The single greatest impediment to error prevention in the medical industry is that we punish people for making mistakes. (Lucian Leape, MD, “Error in Medicine,” JAMA 1994)
The last two weeks have been a helpful crash course in patient safety. I’ve enjoyed nearly all of it, but I admit that I’m sensitive to what I perceive as busywork. I’m giving a presentation with a classmate tomorrow on one possible intervention for improving the current method for incorporating a patient’s outside imaging into his hospital record.

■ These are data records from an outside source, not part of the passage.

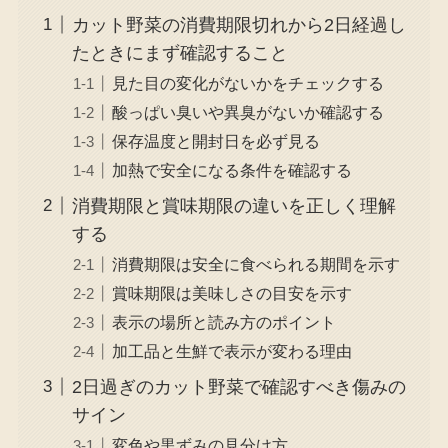
カット野菜の消費期限切れから2日経過し
たときにまず確認すること
見た目の変化がないかをチェックする
酸っぱい臭いや異臭がないか確認する
保存温度と開封日を必ず見る
加熱で安全になる条件を確認する
消費期限と賞味期限の違いを正しく理解
する
消費期限は安全に食べられる期間を示す
賞味期限は美味しさの目安を示す
表示の場所と読み方のポイント
加工品と生鮮で表示が変わる理由
2日過ぎのカット野菜で確認すべき傷みの
サイン
変色や黒ずみの見分け方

What has been, I think, a productive thought exercise and possible tangible product, has also been tangled in a mesh of unnecessary, frustrating, fruitless efforts, which have taken up more than just my own time.
You could argue that the frustration, the perhaps unnecessary efforts are all part of it, helpful tools and experiences in their own right. But this afternoon I just couldn’t wait to come home to this:
It broke my heart this morning to have to rush her and Evie out the door this morning, while she tried to crawl into her backpack, desperate to go for a walk. God, Ari makes me laugh the way she insists “Hah! Hah!” (Hat), while tapping the top of her head. And our sweet, docile second child…not quite sure where she came from. She likes having her fontanelle stroked, her soft forehead caressed. One of her caretakers at daycare said that she will be our family’s peacekeeper, and that we’re gonna need it!